**Information supplied**

────────────────────────────────────────

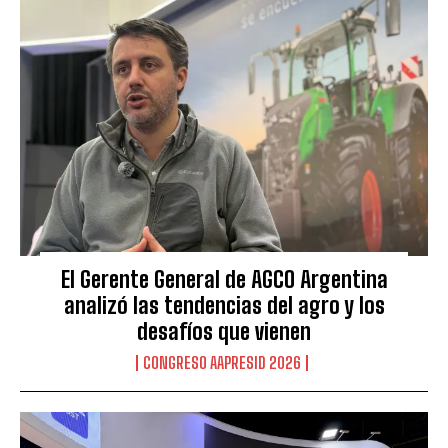
El Gerente General de AGCO Argentina
analizó las tendencias del agro y los
desafíos que vienen
CONGRESO AAPRESID 2026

────────────────────────────────────────

**Task directions**
Line by line, write out the material above exactly, with no images.

**Answer space**
El Gerente General de AGCO Argentina
analizó las tendencias del agro y los
desafíos que vienen
CONGRESO AAPRESID 2026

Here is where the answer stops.